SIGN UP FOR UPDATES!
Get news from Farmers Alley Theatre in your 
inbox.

--

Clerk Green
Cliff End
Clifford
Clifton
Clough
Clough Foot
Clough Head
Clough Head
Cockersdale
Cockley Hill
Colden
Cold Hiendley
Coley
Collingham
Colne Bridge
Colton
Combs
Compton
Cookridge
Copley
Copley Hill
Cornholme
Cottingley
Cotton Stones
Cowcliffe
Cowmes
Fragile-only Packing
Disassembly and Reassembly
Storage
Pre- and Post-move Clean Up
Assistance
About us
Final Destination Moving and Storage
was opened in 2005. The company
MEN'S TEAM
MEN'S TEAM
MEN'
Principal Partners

◆ WHAT IS BEING ASKED:
Show each line of the material that includes the word "Storage".

◆ RESULT BELOW:
Storage
Final Destination Moving and Storage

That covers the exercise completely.